Christian novenas & pagan funerary rites

“The Jews had no nine days’ religious celebration or nine days’ mourning or feast on the ninth day after the death or burial of relatives and friends. They held the number seven more sacred than any other. On the contrary, we find among the ancient Romans an official nine days’ religious celebration whose origin is related in Livy (I, xxxi). After a shower of stones on the Alban Mount, an official sacrifice, whether because of a warning from above or of the augurs’ advice, was held on nine days to appease the gods and avert evil. From then on the same novena of sacrifices was made whenever the like wonder was announced (cf. Livy, XXI, lxii; XXV, vii; XXVI, xxiii etc.).

“Besides this custom, there also existed among the Greeks and Romans that of a nine days’ mourning, with a special feast on the ninth day after death or burial. This, however, was rather of a private or family character (cf. Homer, Iliad, XXIV, 664, 784; Virgil, Aeneid, V, 64; Tacitus, Annals, VI, v.). The Romans also celebrated their parentalia novendialia, a yearly novena (13 to 22 Feb.) of commemoration of all the departed members of their families (cf. Mommsen, “Corp. Inscript. Latin.”, I, 386 sq.). The celebration ended on the ninth day with a sacrifice and a joyful banquet. There is a reference to these customs in the laws of the Emperor Justinian (“Corp. Jur. Civil. Justinian.”, II, Turin, 1757, 696, tit. xix, “De sepulchro violato”), where creditors are forbidden to trouble the heirs of their debtor for nine days after his death. St. Augustine (P.L., XXXIV, 596) warns Christians not to imitate the pagan custom, as there is no example of it in Holy Writ. Later on, the same was done by the Pseudo-Alcuin (P.L., CI, 1278), invoking the authority of St. Augustine, and still more sharply by John Beleth (P.L., CCII, 160) in the twelfth century. Even Durandus in his “Rationale” (Naples, 1478), writing on the Office of the Dead, remarks that “some did not approve this, to avoid the appearance of aping pagan customs”.

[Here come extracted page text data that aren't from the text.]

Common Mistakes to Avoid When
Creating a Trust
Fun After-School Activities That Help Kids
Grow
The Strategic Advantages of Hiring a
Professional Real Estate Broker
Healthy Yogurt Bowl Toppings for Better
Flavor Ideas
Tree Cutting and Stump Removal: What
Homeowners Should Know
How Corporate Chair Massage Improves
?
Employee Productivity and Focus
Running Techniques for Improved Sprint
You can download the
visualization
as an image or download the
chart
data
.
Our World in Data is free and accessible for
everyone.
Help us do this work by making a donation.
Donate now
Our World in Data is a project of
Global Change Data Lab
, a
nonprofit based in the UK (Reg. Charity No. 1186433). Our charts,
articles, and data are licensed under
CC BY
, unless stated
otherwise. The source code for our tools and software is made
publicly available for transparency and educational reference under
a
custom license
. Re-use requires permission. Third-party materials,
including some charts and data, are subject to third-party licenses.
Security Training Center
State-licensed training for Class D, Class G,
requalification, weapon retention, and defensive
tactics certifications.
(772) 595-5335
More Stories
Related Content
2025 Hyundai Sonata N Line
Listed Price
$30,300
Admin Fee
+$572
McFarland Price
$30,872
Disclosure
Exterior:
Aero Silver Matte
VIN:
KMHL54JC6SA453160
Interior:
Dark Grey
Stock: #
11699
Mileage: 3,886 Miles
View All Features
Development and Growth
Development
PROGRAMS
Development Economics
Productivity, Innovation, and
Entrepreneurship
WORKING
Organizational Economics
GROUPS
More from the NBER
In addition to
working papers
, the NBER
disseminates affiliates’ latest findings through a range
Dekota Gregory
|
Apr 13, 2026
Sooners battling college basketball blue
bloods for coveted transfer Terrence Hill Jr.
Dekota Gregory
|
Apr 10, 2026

“Nevertheless, in Christian mortuary celebrations, one finds that of the ninth day with those of the third and seventh. The “Constitutiones Apostolicae” (VIII, xlii; P.G., I, 1147) already speak of it. The custom existed specially in the East, but is found also among the Franks and Anglo-Saxons. Even if it was connected with an earlier practice of the pagans, it nevertheless had in itself no vestige of superstition. A nine days’ mourning with daily Mass was a distinction, naturally, which could be shared by none but the higher classes. Princes and the rich ordered such a celebration for themselves in their wills; even in the wills of popes and cardinals such orders are found. Already in the Middle Ages the novena of Masses for popes and cardinals was customary. Later on, the mortuary celebration for cardinals became constantly more simple, until finally it was regulated and fixed by the Constitution “Praecipuum” of Benedict XIV (23 Nov., 1741). For deceased sovereign pontiffs the nine days’ mourning was retained, and so came to be called simply the “Pope’s Novena” (cf. Mabillon, “Museum Italicum”, II, Paris, 1689, 530 sqq., “Ordo Roman. XV”; P.L., LXXVIII, 1353; Const. “In eligendis” of Pius IV, 9 Oct., 1562). The usage still continues and consists chiefly in a novena of Masses for the departed. A rescript of the Sacred Congregation of Rites (22 Apr., 1633) informs us that such novenas of mourning, officia novendialia ex testamento, were generally known and allowed in the churches of religious (Decr. Auth. S.R.C., 604). They are no longer in common use, though they have never been forbidden, and indeed, on the contrary, novendiales precum et Missarum devotiones pro defunctis were approved by Gregory XVI (11 July, 1853 [sic]) and indulgenced for a confraternity agonizantium in France (Resc. Auth. S.C. Indulg., 382).”